CITY OF SYLVANIA v. NEESMITH.

37180.

Court of Appeals of Georgia.

Decided June 23, 1958.

W. Colbert Hawkins, Bouhan, Lawrence, Williams, Levy & McAlpin, for plaintiff in error.

Limerick Odom, Thomas Odom, T. Ross Sharpe, T. Malone Sharpe, E. W. Hill, contra.

*761 TOWNSEND, Judge.

1. The general demurrer to the petition on the ground that the plaintiff, employee of a telephone company who was injured by an electric charge while repairing telephone lines, was a mere licensee as to the defendant, a municipality operating an electric distribution system, is without merit.

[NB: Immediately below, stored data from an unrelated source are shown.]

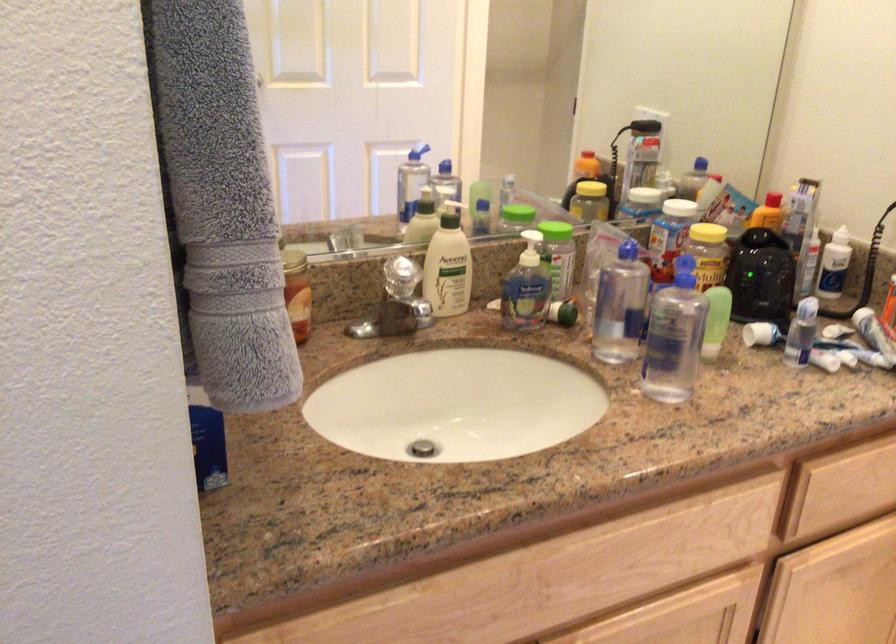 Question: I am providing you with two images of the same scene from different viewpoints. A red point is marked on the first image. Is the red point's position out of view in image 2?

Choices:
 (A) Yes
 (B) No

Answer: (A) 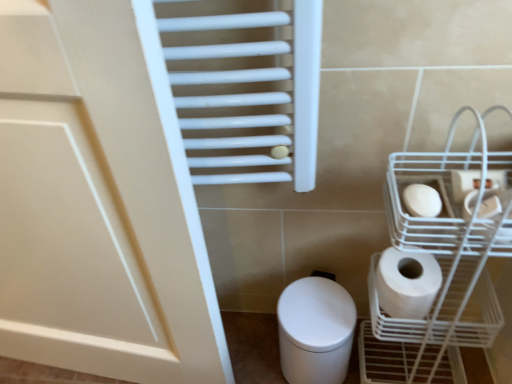 Question: Is white matte toilet paper at lower right, the third toilet paper when ordered from top to bottom, further to the viewer compared to white matte toilet paper at right, placed as the 3th toilet paper when sorted from bottom to top?

Choices:
 (A) no
 (B) yes

Answer: (B)

Question: Is white matte toilet paper at lower right, the third toilet paper when ordered from top to bottom, at the left side of white matte toilet paper at right, placed as the 3th toilet paper when sorted from bottom to top?

Choices:
 (A) no
 (B) yes

Answer: (B)

Question: Are white matte toilet paper at lower right, the first toilet paper in the bottom-to-top sequence, and white matte toilet paper at right, which is the 1th toilet paper in top-to-bottom order, located far from each other?

Choices:
 (A) yes
 (B) no

Answer: (B)

Question: Is white matte toilet paper at right, placed as the 3th toilet paper when sorted from bottom to top, located within white matte toilet paper at lower right, the third toilet paper when ordered from top to bottom?

Choices:
 (A) yes
 (B) no

Answer: (B)

Question: From a real-world perspective, is white matte toilet paper at lower right, the third toilet paper when ordered from top to bottom, below white matte toilet paper at right, which is the 1th toilet paper in top-to-bottom order?

Choices:
 (A) yes
 (B) no

Answer: (A)

Question: Could you tell me if white matte toilet paper at lower right, the first toilet paper in the bottom-to-top sequence, is facing white matte toilet paper at right, which is the 1th toilet paper in top-to-bottom order?

Choices:
 (A) no
 (B) yes

Answer: (A)

Question: Does white matte toilet paper at right, which is counted as the second toilet paper, starting from the top, touch white wire basket at lower right?

Choices:
 (A) yes
 (B) no

Answer: (B)

Question: Considering the relative sizes of white matte toilet paper at right, which is counted as the second toilet paper, starting from the top, and white wire basket at lower right in the image provided, is white matte toilet paper at right, which is counted as the second toilet paper, starting from the top, wider than white wire basket at lower right?

Choices:
 (A) no
 (B) yes

Answer: (A)

Question: Is white matte toilet paper at right, which is the 2th toilet paper from bottom to top, oriented away from white wire basket at lower right?

Choices:
 (A) yes
 (B) no

Answer: (A)

Question: Does white matte toilet paper at right, which is the 2th toilet paper from bottom to top, have a larger size compared to white wire basket at lower right?

Choices:
 (A) yes
 (B) no

Answer: (B)

Question: Is white matte toilet paper at right, which is counted as the second toilet paper, starting from the top, thinner than white wire basket at lower right?

Choices:
 (A) no
 (B) yes

Answer: (B)

Question: Is white matte toilet paper at right, placed as the 3th toilet paper when sorted from bottom to top, next to white matte toilet paper at lower right, the first toilet paper in the bottom-to-top sequence?

Choices:
 (A) no
 (B) yes

Answer: (A) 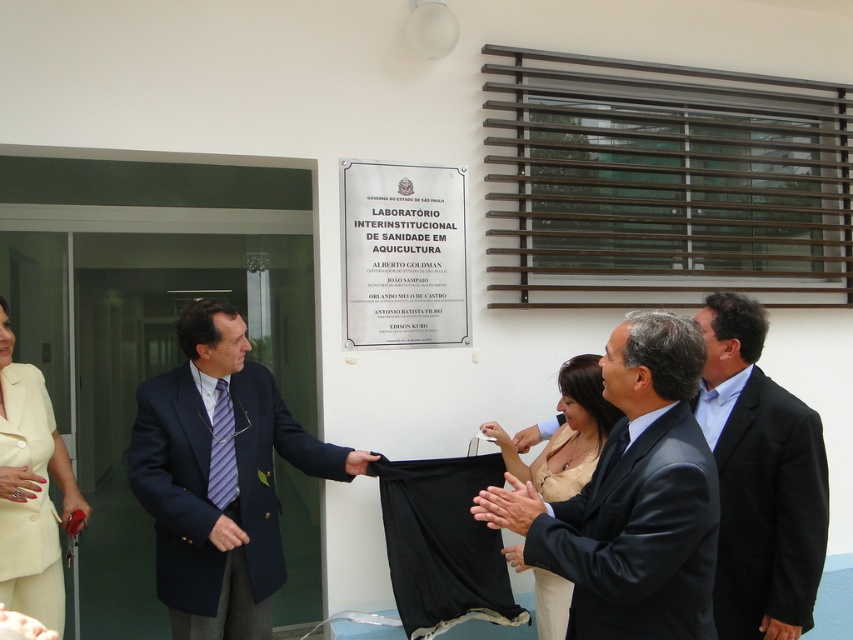 Does dark gray suit at center appear on the right side of matte cream suit at lower left?

Yes, dark gray suit at center is to the right of matte cream suit at lower left.

What do you see at coordinates (633, 497) in the screenshot? I see `dark gray suit at center` at bounding box center [633, 497].

Where is `dark gray suit at center`? dark gray suit at center is located at coordinates [x=633, y=497].

Between navy blue suit at center and matte cream suit at lower left, which one appears on the right side from the viewer's perspective?

From the viewer's perspective, navy blue suit at center appears more on the right side.

Which is behind, point (215, 518) or point (61, 522)?

The point (61, 522) is behind.

Identify the location of navy blue suit at center. (219, 477).

Is dark gray suit at center to the left of smooth skin hand at center from the viewer's perspective?

No, dark gray suit at center is not to the left of smooth skin hand at center.

Who is more forward, (643, 472) or (498, 432)?

Positioned in front is point (643, 472).

This screenshot has height=640, width=853. Describe the element at coordinates (633, 497) in the screenshot. I see `dark gray suit at center` at that location.

You are a GUI agent. You are given a task and a screenshot of the screen. Output one action in this format:
    pyautogui.click(x=<x>, y=<y>)
    Task: Click on the dark gray suit at center
    
    Given the screenshot: What is the action you would take?
    pyautogui.click(x=633, y=497) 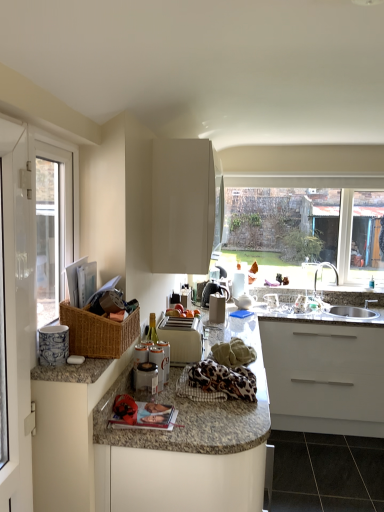 Where is `empty space that is ontop of white glossy screen door at left (from a real-world perspective)`? The width and height of the screenshot is (384, 512). empty space that is ontop of white glossy screen door at left (from a real-world perspective) is located at coordinates (25, 112). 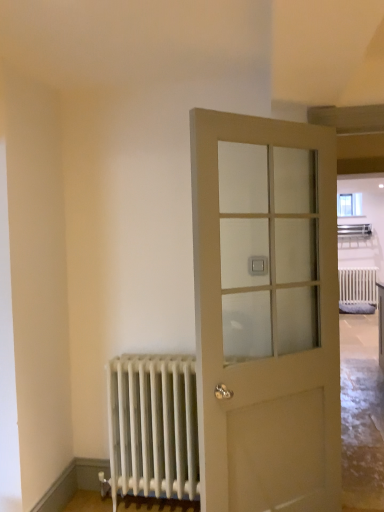 Question: Would you say matte glass door at center is a long distance from white metallic radiator at lower left?

Choices:
 (A) no
 (B) yes

Answer: (A)

Question: From a real-world perspective, does matte glass door at center stand above white metallic radiator at lower left?

Choices:
 (A) yes
 (B) no

Answer: (A)

Question: Considering the relative positions of matte glass door at center and white metallic radiator at lower left in the image provided, is matte glass door at center to the left of white metallic radiator at lower left from the viewer's perspective?

Choices:
 (A) yes
 (B) no

Answer: (B)

Question: Considering the relative positions of matte glass door at center and white metallic radiator at lower left in the image provided, is matte glass door at center to the right of white metallic radiator at lower left from the viewer's perspective?

Choices:
 (A) yes
 (B) no

Answer: (A)

Question: Is matte glass door at center shorter than white metallic radiator at lower left?

Choices:
 (A) yes
 (B) no

Answer: (B)

Question: From the image's perspective, does matte glass door at center appear lower than white metallic radiator at lower left?

Choices:
 (A) yes
 (B) no

Answer: (B)

Question: Does white metallic radiator at lower left touch matte glass door at center?

Choices:
 (A) yes
 (B) no

Answer: (B)

Question: Is white metallic radiator at lower left positioned in front of matte glass door at center?

Choices:
 (A) yes
 (B) no

Answer: (B)

Question: Does white metallic radiator at lower left have a lesser height compared to matte glass door at center?

Choices:
 (A) yes
 (B) no

Answer: (A)

Question: Is white metallic radiator at lower left positioned far away from matte glass door at center?

Choices:
 (A) no
 (B) yes

Answer: (A)

Question: Does white metallic radiator at lower left lie behind matte glass door at center?

Choices:
 (A) no
 (B) yes

Answer: (B)

Question: Is matte glass door at center at the back of white metallic radiator at lower left?

Choices:
 (A) no
 (B) yes

Answer: (A)

Question: Is white metallic radiator at lower left bigger or smaller than matte glass door at center?

Choices:
 (A) small
 (B) big

Answer: (A) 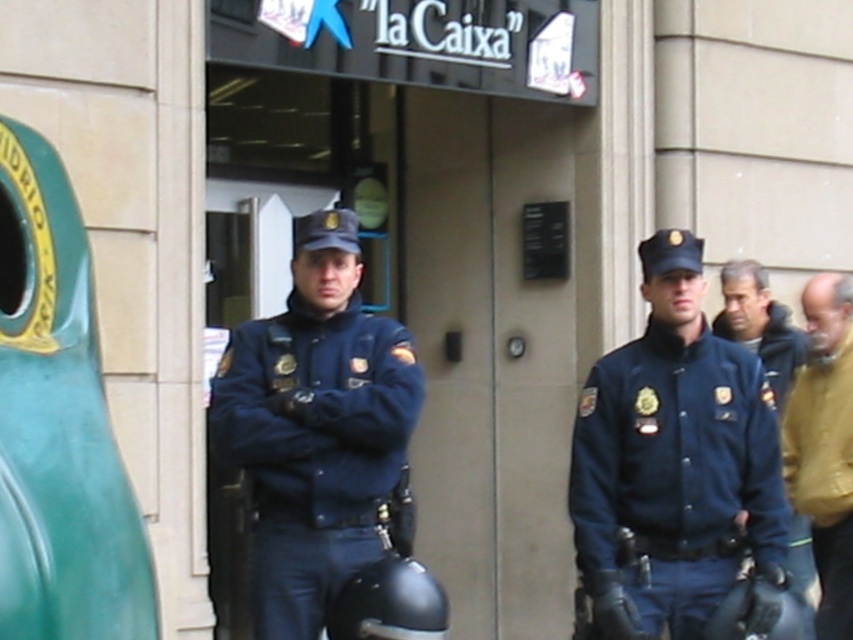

The petition shows that the plaintiff was within the scope of his employment engaged in testing telephone lines and equipment and does not show that he was a licensee upon property of the defendant. Further, as stated in Georgia Power Co. v. Deese, 78 Ga. App. 704, 707 (51 S. E. 2d 724): "It is unnecessary to decide whether the deceased was a trespasser or licensee, since the duty owed to both is the same, namely, to use ordinary care to avoid injuring him after his presence and danger are actually known or when the danger is known and his presence is reasonably to be anticipated, which, in point of fact, is merely the duty not to injure him wantonly or wilfully. Mandeville Mills v. Dale, 2 Ga. App. 607, 609 (58 S. E. 1060); Cook v. Southern Ry. Co., 53 Ga. App. 723, 725 (187 S. E. 274); Leach v. Inman, 63 Ga. App. 790 (12 S. E. 2d 103)." The petition alleges actual knowledge on the part of the defendant that the plaintiff was on his way to the place where he was injured for the purpose of repairing the telephone line, and actual knowledge that the electric line had broken, "fallen upon and was conveying and conducting 2300 volts of electricity back to the point and place of the Screven County Hospital where the plaintiff was injured." See Georgia Power Co. v. Puckett, 50 Ga. App. 720 (179 S. E. 284), reversed on other ground, 181 Ga. 386 (182 S. E. 384). The petition is accordingly sufficient to charge the defendant with lack of ordinary care in failing to warn him of the danger or otherwise avert it, regardless of his status.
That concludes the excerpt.